» The task: Every line of the data below must be given again exactly.

» Provided material:
============================================================
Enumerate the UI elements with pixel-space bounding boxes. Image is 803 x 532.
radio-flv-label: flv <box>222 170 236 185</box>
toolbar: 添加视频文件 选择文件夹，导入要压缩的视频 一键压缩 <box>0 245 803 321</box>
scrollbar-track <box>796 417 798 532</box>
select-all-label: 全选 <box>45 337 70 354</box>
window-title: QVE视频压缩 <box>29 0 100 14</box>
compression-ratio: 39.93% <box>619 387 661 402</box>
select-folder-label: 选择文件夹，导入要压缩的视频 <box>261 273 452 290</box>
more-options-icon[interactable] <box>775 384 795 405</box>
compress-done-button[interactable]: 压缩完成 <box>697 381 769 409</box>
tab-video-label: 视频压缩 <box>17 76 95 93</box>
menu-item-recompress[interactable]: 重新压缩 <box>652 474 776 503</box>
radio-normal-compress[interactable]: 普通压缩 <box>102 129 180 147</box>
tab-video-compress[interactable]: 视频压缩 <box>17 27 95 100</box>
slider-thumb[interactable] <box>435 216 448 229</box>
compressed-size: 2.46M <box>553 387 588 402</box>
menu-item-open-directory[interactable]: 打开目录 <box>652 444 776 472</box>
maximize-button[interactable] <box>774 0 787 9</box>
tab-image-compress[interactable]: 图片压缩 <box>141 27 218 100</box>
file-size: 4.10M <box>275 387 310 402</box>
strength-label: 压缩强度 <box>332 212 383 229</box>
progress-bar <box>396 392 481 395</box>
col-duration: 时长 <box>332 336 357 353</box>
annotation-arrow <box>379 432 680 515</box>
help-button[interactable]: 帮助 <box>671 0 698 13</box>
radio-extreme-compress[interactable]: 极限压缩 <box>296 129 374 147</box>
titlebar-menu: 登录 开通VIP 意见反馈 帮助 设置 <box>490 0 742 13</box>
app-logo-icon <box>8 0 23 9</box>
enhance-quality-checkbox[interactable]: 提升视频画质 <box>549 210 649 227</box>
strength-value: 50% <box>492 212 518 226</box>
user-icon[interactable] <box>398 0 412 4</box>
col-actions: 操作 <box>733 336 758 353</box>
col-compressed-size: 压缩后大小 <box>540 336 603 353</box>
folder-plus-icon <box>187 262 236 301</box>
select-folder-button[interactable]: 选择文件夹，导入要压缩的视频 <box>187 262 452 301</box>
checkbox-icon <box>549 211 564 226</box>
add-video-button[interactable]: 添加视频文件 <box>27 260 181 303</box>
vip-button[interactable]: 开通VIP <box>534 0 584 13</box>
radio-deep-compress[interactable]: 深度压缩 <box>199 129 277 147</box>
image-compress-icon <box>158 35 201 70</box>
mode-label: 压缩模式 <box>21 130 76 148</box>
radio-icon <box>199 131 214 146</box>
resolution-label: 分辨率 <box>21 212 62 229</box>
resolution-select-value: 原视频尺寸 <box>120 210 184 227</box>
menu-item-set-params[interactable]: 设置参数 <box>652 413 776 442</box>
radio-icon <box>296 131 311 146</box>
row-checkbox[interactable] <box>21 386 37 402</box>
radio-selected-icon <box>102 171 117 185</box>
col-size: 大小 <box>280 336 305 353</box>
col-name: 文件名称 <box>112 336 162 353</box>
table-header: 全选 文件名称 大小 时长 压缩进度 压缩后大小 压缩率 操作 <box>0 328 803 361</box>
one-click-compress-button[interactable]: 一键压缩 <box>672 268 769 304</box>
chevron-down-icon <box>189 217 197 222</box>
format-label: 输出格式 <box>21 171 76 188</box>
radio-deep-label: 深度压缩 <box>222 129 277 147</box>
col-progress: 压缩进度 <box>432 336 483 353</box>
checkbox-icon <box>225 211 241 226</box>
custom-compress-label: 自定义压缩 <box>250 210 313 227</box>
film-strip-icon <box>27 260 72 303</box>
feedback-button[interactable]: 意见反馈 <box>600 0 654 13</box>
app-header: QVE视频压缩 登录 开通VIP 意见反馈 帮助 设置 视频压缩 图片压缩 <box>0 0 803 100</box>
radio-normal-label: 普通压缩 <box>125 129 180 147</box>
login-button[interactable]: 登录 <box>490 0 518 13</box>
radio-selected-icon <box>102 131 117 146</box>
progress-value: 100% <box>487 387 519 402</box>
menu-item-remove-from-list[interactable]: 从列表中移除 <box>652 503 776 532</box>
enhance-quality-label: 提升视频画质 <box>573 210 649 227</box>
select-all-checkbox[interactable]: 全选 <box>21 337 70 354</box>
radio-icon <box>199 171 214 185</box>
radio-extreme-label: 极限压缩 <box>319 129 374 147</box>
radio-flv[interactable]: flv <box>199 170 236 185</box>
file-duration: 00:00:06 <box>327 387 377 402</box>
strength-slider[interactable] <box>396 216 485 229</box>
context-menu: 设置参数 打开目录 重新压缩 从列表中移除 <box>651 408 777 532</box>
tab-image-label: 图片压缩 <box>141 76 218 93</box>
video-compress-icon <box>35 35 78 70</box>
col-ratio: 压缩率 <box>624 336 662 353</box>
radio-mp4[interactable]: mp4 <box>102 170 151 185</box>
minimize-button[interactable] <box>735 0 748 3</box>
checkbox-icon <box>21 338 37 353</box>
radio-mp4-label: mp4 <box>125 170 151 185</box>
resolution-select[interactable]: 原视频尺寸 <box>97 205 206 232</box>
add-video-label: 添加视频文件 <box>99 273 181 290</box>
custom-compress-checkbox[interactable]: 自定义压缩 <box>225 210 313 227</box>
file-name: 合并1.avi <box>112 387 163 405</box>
============================================================
» Solution:
Enumerate the UI elements with pixel-space bounding boxes. Image is 803 x 532.
radio-flv-label: flv <box>222 170 236 185</box>
toolbar: 添加视频文件 选择文件夹，导入要压缩的视频 一键压缩 <box>0 245 803 321</box>
scrollbar-track <box>796 417 798 532</box>
select-all-label: 全选 <box>45 337 70 354</box>
window-title: QVE视频压缩 <box>29 0 100 14</box>
compression-ratio: 39.93% <box>619 387 661 402</box>
select-folder-label: 选择文件夹，导入要压缩的视频 <box>261 273 452 290</box>
more-options-icon[interactable] <box>775 384 795 405</box>
compress-done-button[interactable]: 压缩完成 <box>697 381 769 409</box>
tab-video-label: 视频压缩 <box>17 76 95 93</box>
menu-item-recompress[interactable]: 重新压缩 <box>652 474 776 503</box>
radio-normal-compress[interactable]: 普通压缩 <box>102 129 180 147</box>
tab-video-compress[interactable]: 视频压缩 <box>17 27 95 100</box>
slider-thumb[interactable] <box>435 216 448 229</box>
compressed-size: 2.46M <box>553 387 588 402</box>
menu-item-open-directory[interactable]: 打开目录 <box>652 444 776 472</box>
maximize-button[interactable] <box>774 0 787 9</box>
tab-image-compress[interactable]: 图片压缩 <box>141 27 218 100</box>
file-size: 4.10M <box>275 387 310 402</box>
strength-label: 压缩强度 <box>332 212 383 229</box>
progress-bar <box>396 392 481 395</box>
col-duration: 时长 <box>332 336 357 353</box>
annotation-arrow <box>379 432 680 515</box>
help-button[interactable]: 帮助 <box>671 0 698 13</box>
radio-extreme-compress[interactable]: 极限压缩 <box>296 129 374 147</box>
titlebar-menu: 登录 开通VIP 意见反馈 帮助 设置 <box>490 0 742 13</box>
app-logo-icon <box>8 0 23 9</box>
enhance-quality-checkbox[interactable]: 提升视频画质 <box>549 210 649 227</box>
strength-value: 50% <box>492 212 518 226</box>
user-icon[interactable] <box>398 0 412 4</box>
col-actions: 操作 <box>733 336 758 353</box>
col-compressed-size: 压缩后大小 <box>540 336 603 353</box>
folder-plus-icon <box>187 262 236 301</box>
select-folder-button[interactable]: 选择文件夹，导入要压缩的视频 <box>187 262 452 301</box>
checkbox-icon <box>549 211 564 226</box>
add-video-button[interactable]: 添加视频文件 <box>27 260 181 303</box>
vip-button[interactable]: 开通VIP <box>534 0 584 13</box>
radio-deep-compress[interactable]: 深度压缩 <box>199 129 277 147</box>
image-compress-icon <box>158 35 201 70</box>
mode-label: 压缩模式 <box>21 130 76 148</box>
radio-icon <box>199 131 214 146</box>
resolution-label: 分辨率 <box>21 212 62 229</box>
resolution-select-value: 原视频尺寸 <box>120 210 184 227</box>
menu-item-set-params[interactable]: 设置参数 <box>652 413 776 442</box>
radio-icon <box>296 131 311 146</box>
row-checkbox[interactable] <box>21 386 37 402</box>
radio-selected-icon <box>102 171 117 185</box>
col-size: 大小 <box>280 336 305 353</box>
col-name: 文件名称 <box>112 336 162 353</box>
table-header: 全选 文件名称 大小 时长 压缩进度 压缩后大小 压缩率 操作 <box>0 328 803 361</box>
one-click-compress-button[interactable]: 一键压缩 <box>672 268 769 304</box>
chevron-down-icon <box>189 217 197 222</box>
format-label: 输出格式 <box>21 171 76 188</box>
radio-deep-label: 深度压缩 <box>222 129 277 147</box>
col-progress: 压缩进度 <box>432 336 483 353</box>
checkbox-icon <box>225 211 241 226</box>
custom-compress-label: 自定义压缩 <box>250 210 313 227</box>
film-strip-icon <box>27 260 72 303</box>
feedback-button[interactable]: 意见反馈 <box>600 0 654 13</box>
app-header: QVE视频压缩 登录 开通VIP 意见反馈 帮助 设置 视频压缩 图片压缩 <box>0 0 803 100</box>
radio-normal-label: 普通压缩 <box>125 129 180 147</box>
login-button[interactable]: 登录 <box>490 0 518 13</box>
radio-selected-icon <box>102 131 117 146</box>
progress-value: 100% <box>487 387 519 402</box>
menu-item-remove-from-list[interactable]: 从列表中移除 <box>652 503 776 532</box>
enhance-quality-label: 提升视频画质 <box>573 210 649 227</box>
select-all-checkbox[interactable]: 全选 <box>21 337 70 354</box>
radio-icon <box>199 171 214 185</box>
radio-extreme-label: 极限压缩 <box>319 129 374 147</box>
radio-flv[interactable]: flv <box>199 170 236 185</box>
file-duration: 00:00:06 <box>327 387 377 402</box>
strength-slider[interactable] <box>396 216 485 229</box>
context-menu: 设置参数 打开目录 重新压缩 从列表中移除 <box>651 408 777 532</box>
tab-image-label: 图片压缩 <box>141 76 218 93</box>
video-compress-icon <box>35 35 78 70</box>
col-ratio: 压缩率 <box>624 336 662 353</box>
radio-mp4[interactable]: mp4 <box>102 170 151 185</box>
minimize-button[interactable] <box>735 0 748 3</box>
checkbox-icon <box>21 338 37 353</box>
radio-mp4-label: mp4 <box>125 170 151 185</box>
resolution-select[interactable]: 原视频尺寸 <box>97 205 206 232</box>
add-video-label: 添加视频文件 <box>99 273 181 290</box>
custom-compress-checkbox[interactable]: 自定义压缩 <box>225 210 313 227</box>
file-name: 合并1.avi <box>112 387 163 405</box>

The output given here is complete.